Collected data:

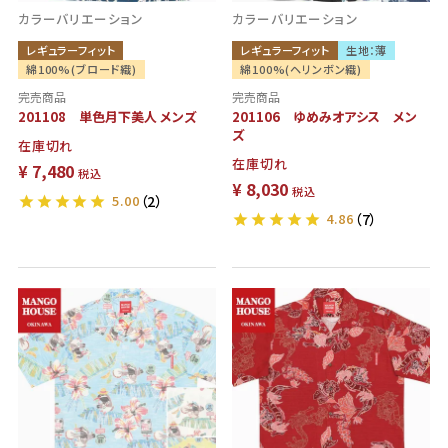
カラーバリエーション
カラーバリエーション
レギュラーフィット
レギュラーフィット
生地：薄
綿100%(ブロード織)
綿100%(ヘリンボン織)
完売商品
完売商品
201108 単色月下美人 メンズ
201106 ゆめみオアシス メン
ズ
在庫切れ
在庫切れ
¥
7,480
税込
¥
8,030
税込
5.00
（2）
4.86
（7）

What this task involves: Leaving pictures aside, write out each record above exactly as given.

Response box:
カラーバリエーション
カラーバリエーション
レギュラーフィット
レギュラーフィット
生地：薄
綿100%(ブロード織)
綿100%(ヘリンボン織)
完売商品
完売商品
201108 単色月下美人 メンズ
201106 ゆめみオアシス メン
ズ
在庫切れ
在庫切れ
¥
7,480
税込
¥
8,030
税込
5.00
（2）
4.86
（7）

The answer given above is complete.